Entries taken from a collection
------------------------------

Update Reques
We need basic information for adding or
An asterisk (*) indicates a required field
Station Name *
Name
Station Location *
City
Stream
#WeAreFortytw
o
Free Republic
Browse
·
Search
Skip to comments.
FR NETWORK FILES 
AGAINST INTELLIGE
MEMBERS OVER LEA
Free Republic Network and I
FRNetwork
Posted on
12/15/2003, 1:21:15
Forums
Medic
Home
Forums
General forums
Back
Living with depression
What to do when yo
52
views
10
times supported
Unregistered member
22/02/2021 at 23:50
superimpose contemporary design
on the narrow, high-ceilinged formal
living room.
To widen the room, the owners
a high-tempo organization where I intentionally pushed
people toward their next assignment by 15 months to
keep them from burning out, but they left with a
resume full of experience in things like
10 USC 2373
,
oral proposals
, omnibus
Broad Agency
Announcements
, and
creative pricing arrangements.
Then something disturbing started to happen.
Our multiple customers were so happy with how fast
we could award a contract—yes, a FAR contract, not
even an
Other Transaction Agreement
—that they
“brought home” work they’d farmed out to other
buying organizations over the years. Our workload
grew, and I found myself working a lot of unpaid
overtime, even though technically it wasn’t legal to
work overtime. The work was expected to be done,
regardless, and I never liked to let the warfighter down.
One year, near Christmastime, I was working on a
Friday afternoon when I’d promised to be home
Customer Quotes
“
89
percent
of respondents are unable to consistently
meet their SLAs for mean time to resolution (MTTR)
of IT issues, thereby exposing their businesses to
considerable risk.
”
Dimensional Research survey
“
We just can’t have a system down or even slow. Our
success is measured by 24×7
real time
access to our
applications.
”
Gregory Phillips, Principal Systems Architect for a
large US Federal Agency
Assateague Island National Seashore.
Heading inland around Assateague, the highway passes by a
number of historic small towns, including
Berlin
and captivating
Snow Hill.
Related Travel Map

------------------------------

Your instructions
Please give back the records exactly as written, beginning at the first line and including the line that holds "work overtime. The" as the last.

Answer box
Update Reques
We need basic information for adding or
An asterisk (*) indicates a required field
Station Name *
Name
Station Location *
City
Stream
#WeAreFortytw
o
Free Republic
Browse
·
Search
Skip to comments.
FR NETWORK FILES 
AGAINST INTELLIGE
MEMBERS OVER LEA
Free Republic Network and I
FRNetwork
Posted on
12/15/2003, 1:21:15
Forums
Medic
Home
Forums
General forums
Back
Living with depression
What to do when yo
52
views
10
times supported
Unregistered member
22/02/2021 at 23:50
superimpose contemporary design
on the narrow, high-ceilinged formal
living room.
To widen the room, the owners
a high-tempo organization where I intentionally pushed
people toward their next assignment by 15 months to
keep them from burning out, but they left with a
resume full of experience in things like
10 USC 2373
,
oral proposals
, omnibus
Broad Agency
Announcements
, and
creative pricing arrangements.
Then something disturbing started to happen.
Our multiple customers were so happy with how fast
we could award a contract—yes, a FAR contract, not
even an
Other Transaction Agreement
—that they
“brought home” work they’d farmed out to other
buying organizations over the years. Our workload
grew, and I found myself working a lot of unpaid
overtime, even though technically it wasn’t legal to
work overtime. The work was expected to be done,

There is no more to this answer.